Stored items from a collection
*** Block opens ***

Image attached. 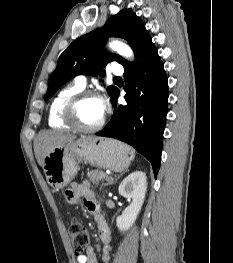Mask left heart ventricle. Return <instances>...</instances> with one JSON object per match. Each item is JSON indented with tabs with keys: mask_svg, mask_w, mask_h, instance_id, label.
<instances>
[{
	"mask_svg": "<svg viewBox=\"0 0 233 263\" xmlns=\"http://www.w3.org/2000/svg\"><path fill=\"white\" fill-rule=\"evenodd\" d=\"M77 116L83 126H95L103 116L101 100L96 98L84 100L77 109Z\"/></svg>",
	"mask_w": 233,
	"mask_h": 263,
	"instance_id": "1",
	"label": "left heart ventricle"
}]
</instances>
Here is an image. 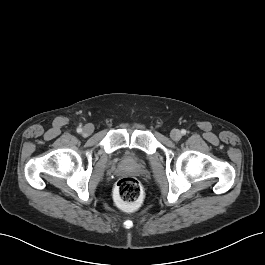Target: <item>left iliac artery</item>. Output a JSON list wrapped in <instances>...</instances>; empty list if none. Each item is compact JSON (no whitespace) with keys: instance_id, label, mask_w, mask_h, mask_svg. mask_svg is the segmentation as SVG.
I'll return each mask as SVG.
<instances>
[{"instance_id":"left-iliac-artery-1","label":"left iliac artery","mask_w":265,"mask_h":265,"mask_svg":"<svg viewBox=\"0 0 265 265\" xmlns=\"http://www.w3.org/2000/svg\"><path fill=\"white\" fill-rule=\"evenodd\" d=\"M181 133H182L183 135H185V134H186V130H185V129H182V130H181Z\"/></svg>"}]
</instances>
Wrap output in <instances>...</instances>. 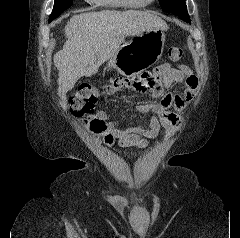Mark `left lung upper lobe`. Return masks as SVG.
<instances>
[{
  "instance_id": "5c2ea615",
  "label": "left lung upper lobe",
  "mask_w": 240,
  "mask_h": 238,
  "mask_svg": "<svg viewBox=\"0 0 240 238\" xmlns=\"http://www.w3.org/2000/svg\"><path fill=\"white\" fill-rule=\"evenodd\" d=\"M164 11L177 15L182 20L189 21L185 0H159Z\"/></svg>"
}]
</instances>
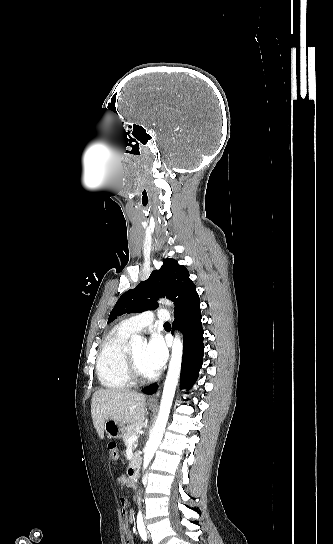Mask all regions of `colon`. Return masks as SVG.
Here are the masks:
<instances>
[{"label": "colon", "mask_w": 333, "mask_h": 544, "mask_svg": "<svg viewBox=\"0 0 333 544\" xmlns=\"http://www.w3.org/2000/svg\"><path fill=\"white\" fill-rule=\"evenodd\" d=\"M108 452L112 461H116L118 459V447L115 442L108 443Z\"/></svg>", "instance_id": "5ec220e1"}]
</instances>
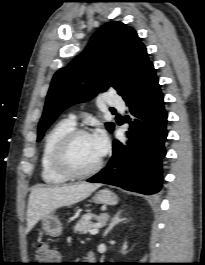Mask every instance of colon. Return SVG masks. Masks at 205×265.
<instances>
[{
	"instance_id": "obj_1",
	"label": "colon",
	"mask_w": 205,
	"mask_h": 265,
	"mask_svg": "<svg viewBox=\"0 0 205 265\" xmlns=\"http://www.w3.org/2000/svg\"><path fill=\"white\" fill-rule=\"evenodd\" d=\"M36 258L39 265H57L60 254L55 248L42 244L36 249Z\"/></svg>"
}]
</instances>
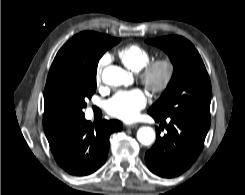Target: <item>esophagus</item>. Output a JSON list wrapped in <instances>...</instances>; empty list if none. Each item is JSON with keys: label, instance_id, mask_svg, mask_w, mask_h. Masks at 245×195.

*** Block closes ***

● Exercise
When the line containing "Mask all regions" is reached, write out that line and each one after it exactly, ending with the last line of the records; pictures are not copied.

● Written reply
Mask all regions of `colon`. Return masks as SVG.
Here are the masks:
<instances>
[{"label": "colon", "mask_w": 333, "mask_h": 544, "mask_svg": "<svg viewBox=\"0 0 333 544\" xmlns=\"http://www.w3.org/2000/svg\"><path fill=\"white\" fill-rule=\"evenodd\" d=\"M108 452L112 461H116L118 459V447L115 442L108 443Z\"/></svg>", "instance_id": "5ec220e1"}]
</instances>
Mask every instance of colon. Return SVG masks. Masks at 205×265.
<instances>
[{
	"instance_id": "obj_1",
	"label": "colon",
	"mask_w": 205,
	"mask_h": 265,
	"mask_svg": "<svg viewBox=\"0 0 205 265\" xmlns=\"http://www.w3.org/2000/svg\"><path fill=\"white\" fill-rule=\"evenodd\" d=\"M36 258L39 265H57L60 254L55 248L42 244L36 249Z\"/></svg>"
}]
</instances>
Target: <item>esophagus</item>. Output a JSON list wrapped in <instances>...</instances>; empty list if none. Each item is JSON with keys: label, instance_id, mask_svg, mask_w, mask_h. Masks at 245×195.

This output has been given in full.